La faillite morale issue d’un système confessionnel archaïque y est désormais doublée d’une faillite financière et sociale. La montagne d’insouciance et de corruption construite après la guerre, ses allures faussement prospères faites d’enrichissement illicite, de voitures trop chères et de soirées opulentes se sont effondrées sur elles-mêmes, cédant la place à un pays fatigué sans infrastructures et sans leadership, et surtout sans le moindre sens de l’intérêt général.

La douleur y est donc immense, faite de pénuries, de spoliations et de comptes bancaires bloqués. Ces derniers jours, la crise a dévoilé le visage hideux de la contrebande de produits pétroliers subventionnés avec l’argent public et revendus en Syrie par les partis politiques confessionnels et leurs protégés. Au point où la population en colère a découvert des citernes d’essence illicites, alors qu’il faut attendre cinq heures pour faire son plein en station. Et bien sûr, le résultat tragique s’est imposé : une nouvelle explosion, cette fois dans le Nord, et son lot de morts et de grand brûlés, énièmes victimes d’un État bandit. 

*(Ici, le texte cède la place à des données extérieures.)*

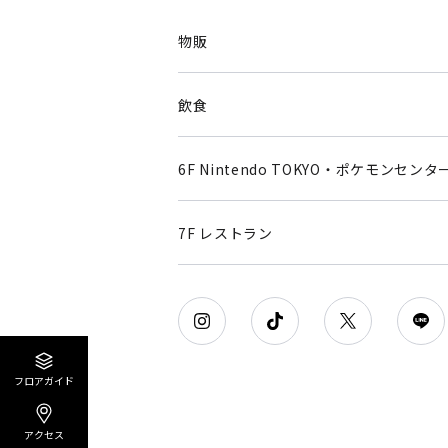
物販
飲食
6F Nintendo TOKYO・ポケモンセンタ
7F レストラン
フロアガイド
アクセス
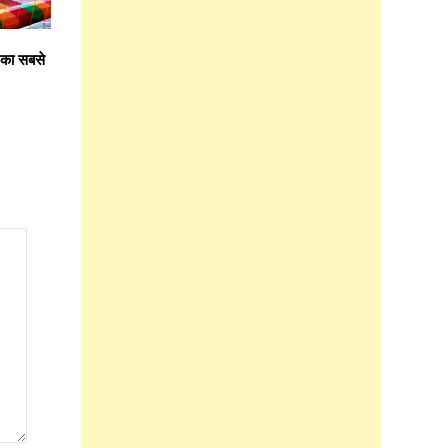
र का सबसे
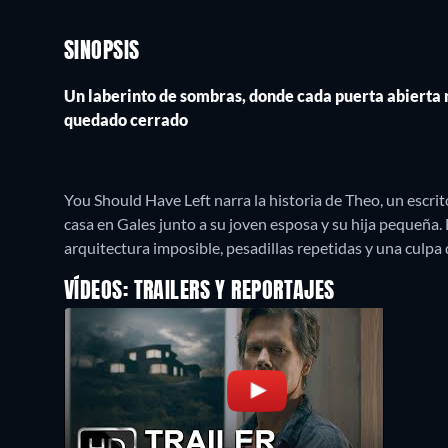
SINOPSIS
Un laberinto de sombras, donde cada puerta abierta 
quedado cerrado
You Should Have Left narra la historia de Theo, un escri
casa en Gales junto a su joven esposa y su hija pequeña.
arquitectura imposible, pesadillas repetidas y una culp
VÍDEOS: TRAILERS Y REPORTAJES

La fin de l’ancien Liban sclérosé par ses divisions religieuses et les peurs entre communautés semble désormais inéluctable. Le chemin du salut reste long, mais la crise dans ses horreurs peut unir les Libanais. Ils se rendent compte enfin qu’ils sont tous dans le même bateau, quelle que soit leur communauté, victimes justement de leurs désunions stériles, et de leurs zaïms abjects et manipulateurs. La société civile transformée en nouvelle opposition laïque représente donc le seul espoir. C’est cette société civile et ses jeunes qui ont d’ailleurs reconstruit des pans entiers de Beyrouth après la double explosion d’août 2020. C’est à eux d’imposer le changement et de nouveaux leaders. Leur plus gros défi sera de saper le discours confessionnel une bonne fois pour toutes, tuer les phobies qu’il a nourries au fil des siècles pour diviser la population et l’empêcher de réclamer des comptes à ses dirigeants.

Les Libanais trouveront ils le courage de jeter leurs peurs et avancer ensemble ? C’est peut être à l’avènement d’un nouveau Liban qu’on assiste, voire – osons rêver ! – à celle d’un nouveau Levant. N’oublions pas que les plus beaux enfants naissent eux aussi dans la douleur.